Monthly Archives: December 2011

Optimizations: Lighting and Thresholds

National Geographic

We will be discussing different ways to optimize scenes for rendering.

For this one I will visit an old attribute of the Physical Light shader. You can connect the Physical Light Shader in the area light (or many light types) under the mental ray rollout and under the Custom Shaders rollout (here just attached to Light Shader, I am not emitting photons)

Here is the default setup for the Physical Light Shader:

This attribute is called the Threshold. According to the docs it is described:

[threshold] is for optimization: if the illumination is less than threshold, the illumination can be discarded and no shadow rays need to be cast. The default is 0.

This means that anything receiving less than the described threshold of light will neither cast shadow rays or add the light from it.

You might think this is handled by the regular falloff of the light where objects outside its influence will not attempt to run the light shader. This isn’t true. Your renderer is blind to this information and will try the calculation anyway only to return no illumination. (The renderer never knows unless it tries.) So this parameter is a hint that it shouldn’t even try beyond a certain level of ‘darkness’.

How will this help?

In VFX work you may have expansive scenes as opposed to cozy interiors. In many cases the lights are only going to affect objects nearby (this is true of other scenes than just VFX but means most in these scenarios). If I have 20 practical lights in my scene then my light loop will try to run the list and figure out their contribution. In a case where the lights are expensive (like an area light) this can mean large amounts of rays are traced for lights that are too far away to make a visual difference.

In the below example I have magnified the result so you can see how it helps cut back on expense.

A close up of this simple scene and a large area light with the physical light attached has a sample limit of 128. This image renders with the following statistics:

RC 0.3 info : rendering statistics
RC 0.3 info : type                   number       per eye ray
RC 0.3 info : eye rays               946945              1.00
RC 0.3 info : shadow rays         105251572            111.15
RC 0.3 info : probe rays            3479348              3.67
RC 0.3 info : fg points interpolated 946945              1.00
RC 0.3  info : wallclock  0:01:12.35 for rendering

You can see here that I am casting 111.15 shadow rays (samples for the area light) on average for each eye ray.

So let’s zoom way out where the light won’t be able to illuminate the scene.
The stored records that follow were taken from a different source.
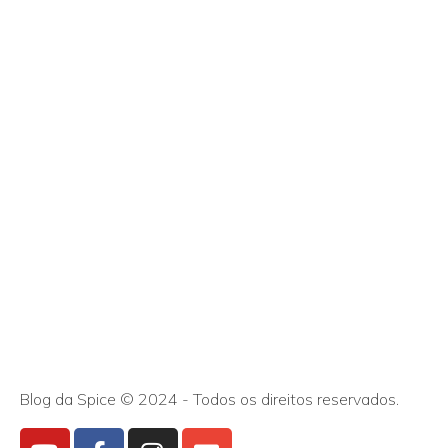
Blog da Spice © 2024 - Todos os direitos reservados.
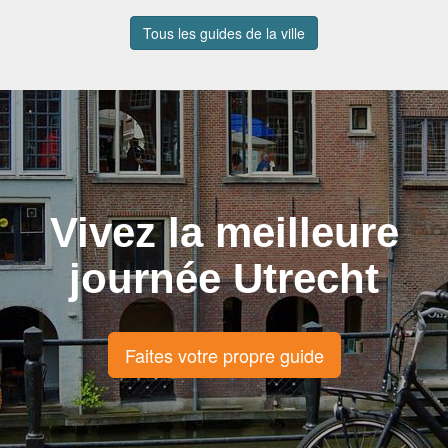
Tous les guides de la ville
Vivez la meilleure
journée Utrecht
Faites votre propre guide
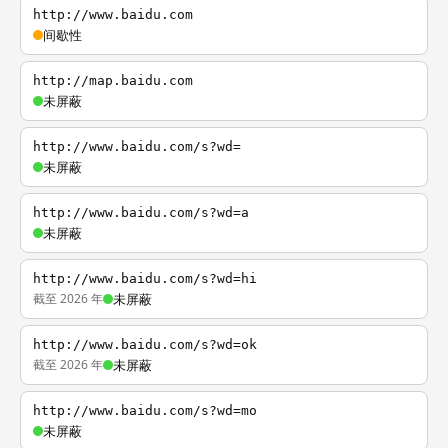
http://www.baidu.com
间歇性
http://map.baidu.com
未屏蔽
http://www.baidu.com/s?wd=
未屏蔽
http://www.baidu.com/s?wd=a
未屏蔽
http://www.baidu.com/s?wd=hi
截至 2026 年
未屏蔽
http://www.baidu.com/s?wd=ok
截至 2026 年
未屏蔽
http://www.baidu.com/s?wd=mo
未屏蔽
Now look at the statistics:

RC 0.4 info : rendering statistics
RC 0.4 info : type                   number       per eye ray
RC 0.4 info : eye rays               474331              1.00
RC 0.4 info : shadow rays          54898447            115.74
RC 0.4 info : probe rays             298992              0.63
RC 0.4 info : fg points interpolated 474331              1.00
RC 0.3  info : wallclock  0:00:29.78 for rendering

Ouch, still a lot of rays per eye ray even though there’s nothing out there. Just a long expanse of flat dark plane.
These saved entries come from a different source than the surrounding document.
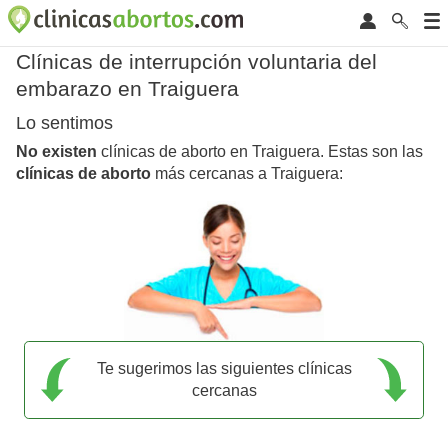
Clínicas de interrupción voluntaria del
embarazo en Traiguera
Lo sentimos
No existen
clínicas de aborto en Traiguera. Estas son las
clínicas de aborto
más cercanas a Traiguera:
Te sugerimos las siguientes clínicas
cercanas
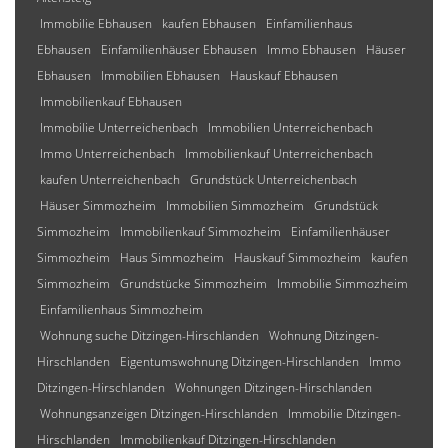
Immobilie Ebhausen
kaufen Ebhausen
Einfamilienhaus
Ebhausen
Einfamilienhäuser Ebhausen
Immo Ebhausen
Häuser
Ebhausen
Immobilien Ebhausen
Hauskauf Ebhausen
Immobilienkauf Ebhausen
Immobilie Unterreichenbach
Immobilien Unterreichenbach
Immo Unterreichenbach
Immobilienkauf Unterreichenbach
kaufen Unterreichenbach
Grundstück Unterreichenbach
Häuser Simmozheim
Immobilien Simmozheim
Grundstück
Simmozheim
Immobilienkauf Simmozheim
Einfamilienhäuser
Simmozheim
Haus Simmozheim
Hauskauf Simmozheim
kaufen
Simmozheim
Grundstücke Simmozheim
Immobilie Simmozheim
Einfamilienhaus Simmozheim
Wohnung suche Ditzingen-Hirschlanden
Wohnung Ditzingen-
Hirschlanden
Eigentumswohnung Ditzingen-Hirschlanden
Immo
Ditzingen-Hirschlanden
Wohnungen Ditzingen-Hirschlanden
Wohnungsanzeigen Ditzingen-Hirschlanden
Immobilie Ditzingen-
Hirschlanden
Immobilienkauf Ditzingen-Hirschlanden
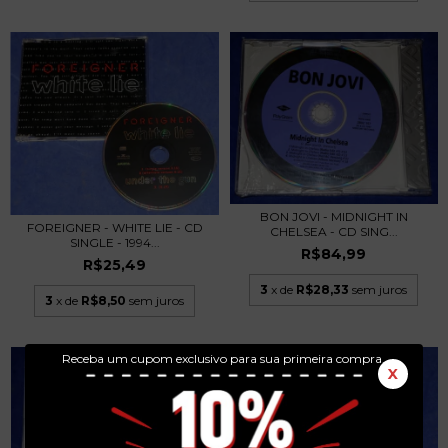
BON JOVI - MIDNIGHT IN
FOREIGNER - WHITE LIE - CD
CHELSEA - CD SING...
SINGLE - 1994...
R$84,99
R$25,49
3
x de
R$28,33
sem juros
3
x de
R$8,50
sem juros
Receba um cupom exclusivo para sua primeira compra.
X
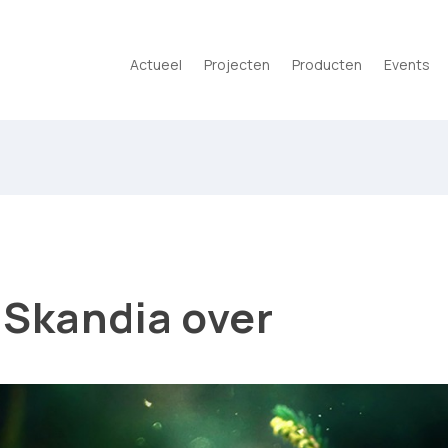
Actueel
Projecten
Producten
Events
 Skandia over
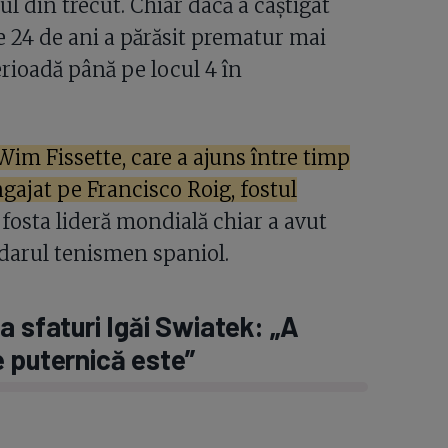
ul din trecut. Chiar dacă a câștigat
 24 de ani a părăsit prematur mai
rioadă până pe locul 4 în
Wim Fissette, care a ajuns între timp
ngajat pe Francisco Roig, fostul
l, fosta lideră mondială chiar a avut
ndarul tenismen spaniol.
a sfaturi Igăi Swiatek: „A
e puternică este”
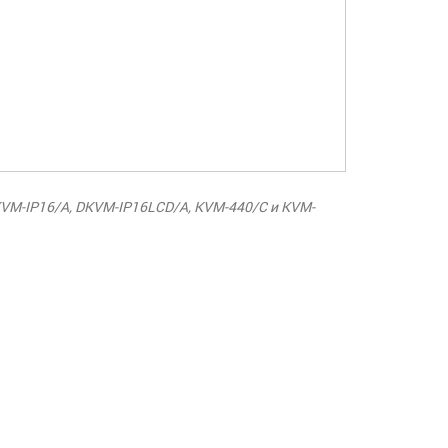
VM-IP16/A, DKVM-IP16LCD/A, KVM-440/C и KVM-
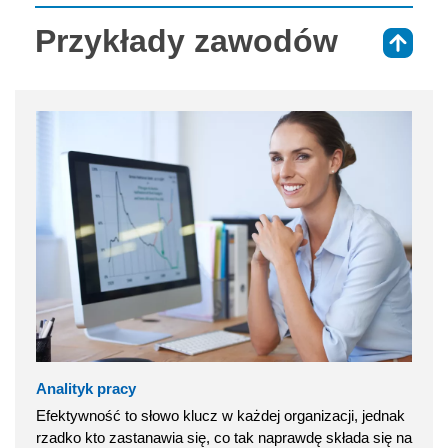
Przykłady zawodów
⇑
Analityk pracy
Efektywność to słowo klucz w każdej organizacji, jednak
rzadko kto zastanawia się, co tak naprawdę składa się na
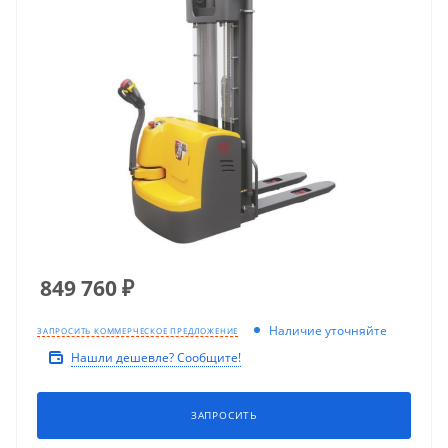
849 760
₽
Наличие уточняйте
ЗАПРОСИТЬ КОММЕРЧЕСКОЕ ПРЕДЛОЖЕНИЕ
Нашли дешевле? Сообщите!
ЗАПРОСИТЬ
The renderer knows the area light is out there somewhere. . .and it’s trying to sample it.

So now let’s look at the parameter. Generally speaking a good binary search is good for testing settings. Get the frame where you want it and jump halfway to say 0.5 The next test can be 0.25

If you need to go up, go to 0.375; if down go to .125, etc. Each time taking a halfway point to get it where you want visually.

So let’s say I am eventually going to zoom into the closeup with the cubes. So that is my measure of what I want it to look like at its best. (Assuming I don’t animate the parameter.) So from the original setting of 0.000 let’s try 0.5 first and see what makes the most sense.

0.5 Threshold

0.25 Threshold

0.125 Threshold

Original

It looks like a threshold of .125 looks pretty identical to the first image. The stats for threshold 0.125 are:

RC 0.3 info : rendering statistics
RC 0.3 info : type                   number       per eye ray  original
RC 0.3 info : eye rays               946837              1.00      1.00
RC 0.3 info : shadow rays         105195167            111.10    111.15
RC 0.3 info : probe rays            3478268              3.67      3.67
RC 0.3 info : fg points interpolated 946837              1.00      1.00
RC 0.3  info : wallclock  0:01:06.41 for rendering

Ok, there’s not a huge difference there, but I didn’t expect one because the images are the same. So now let’s zoom out again.
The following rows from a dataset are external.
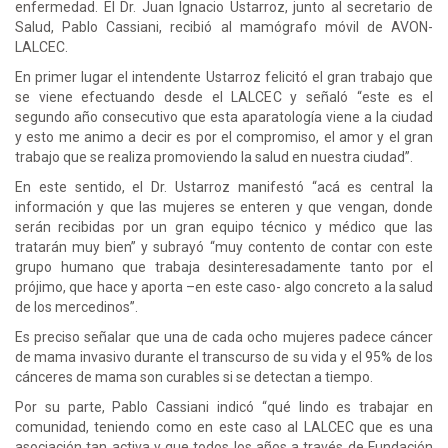
enfermedad. El Dr. Juan Ignacio Ustarroz, junto al secretario de
Salud, Pablo Cassiani, recibió al mamógrafo móvil de AVON-
LALCEC.
En primer lugar el intendente Ustarroz felicitó el gran trabajo que
se viene efectuando desde el LALCEC y señaló “este es el
segundo año consecutivo que esta aparatología viene a la ciudad
y esto me animo a decir es por el compromiso, el amor y el gran
trabajo que se realiza promoviendo la salud en nuestra ciudad”.
En este sentido, el Dr. Ustarroz manifestó “acá es central la
información y que las mujeres se enteren y que vengan, donde
serán recibidas por un gran equipo técnico y médico que las
tratarán muy bien” y subrayó “muy contento de contar con este
grupo humano que trabaja desinteresadamente tanto por el
prójimo, que hace y aporta –en este caso- algo concreto a la salud
de los mercedinos”.
Es preciso señalar que una de cada ocho mujeres padece cáncer
de mama invasivo durante el transcurso de su vida y el 95% de los
cánceres de mama son curables si se detectan a tiempo.
Por su parte, Pablo Cassiani indicó “qué lindo es trabajar en
comunidad, teniendo como en este caso al LALCEC que es una
asociación tan activa y que todos los años a través de Fundación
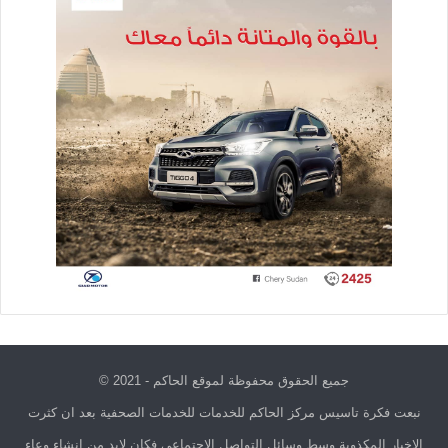
جميع الحقوق محفوظة لموقع الحاكم - 2021 ©
نبعت فكرة تاسيس مركز الحاكم للخدمات للخدمات الصحفية بعد ان كثرت
الاخبار المكذوبة وسط وسائل التواصل الاجتماعي فكان لابد من انشاء وعاء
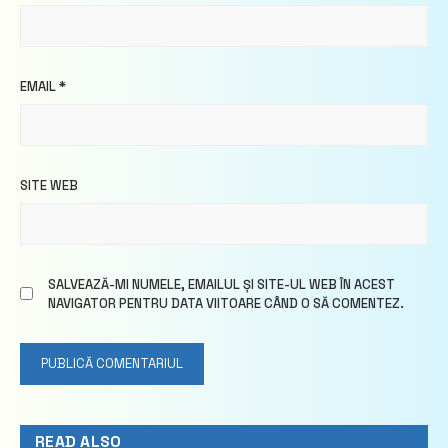
EMAIL
*
SITE WEB
SALVEAZĂ-MI NUMELE, EMAILUL ȘI SITE-UL WEB ÎN ACEST
NAVIGATOR PENTRU DATA VIITOARE CÂND O SĂ COMENTEZ.
READ ALSO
RC 0.3 info : rendering statistics
RC 0.3 info : type                   number       per eye ray  original (zoomed out)
RC 0.3 info : eye rays               514853              1.00      1.00
RC 0.3 info : shadow rays          11272699             21.89    115.74
RC 0.3 info : probe rays             312064              0.61      0.63
RC 0.3 info : fg points interpolated 514853              1.00      1.00
RC 0.3  info : wallclock  0:00:13.38 for rendering

We’ve gone from over 100 shadows rays to just 22 per eye ray. And the render time was cut in half!

Even though this is a trivial scene, you can see that multiple lights spread out across the scene will introduce overhead for areas they don’t even illuminate. For example, this image below if rendered would be very expensive. But lights down the bridge don’t contribute to the foreground and vice versa.

So spending a few minutes using this setting along with Brute Force-like Sampling and Progressive Rendering can help you quickly find a setting you can live with and render much faster than before.